◆ MATERIAL FOR THIS TASK:
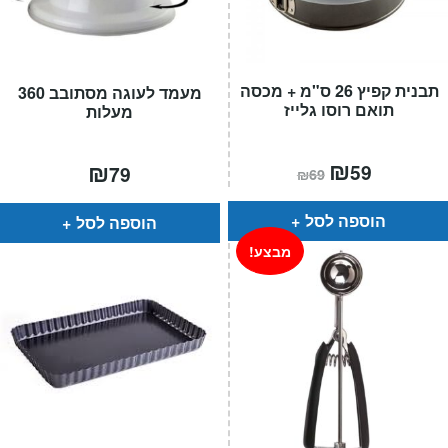
תבנית קפיץ 26 ס"מ + מכסה
מעמד לעוגה מסתובב 360
תואם רוסו גלייז
מעלות
המחיר
₪
המחיר
₪
59
79
₪
69
הנוכחי
המקורי
הוא:
היה:
₪69.
₪59.
הוספה לסל
הוספה לסל
מבצע!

◆ TASK DESCRIPTION:
Reproduce the data exactly, please, and omit its pictures.

◆ SOLUTION FOR THIS TASK:
תבנית קפיץ 26 ס"מ + מכסה
מעמד לעוגה מסתובב 360
תואם רוסו גלייז
מעלות
המחיר
₪
המחיר
₪
59
79
₪
69
הנוכחי
המקורי
הוא:
היה:
₪69.
₪59.
הוספה לסל
הוספה לסל
מבצע!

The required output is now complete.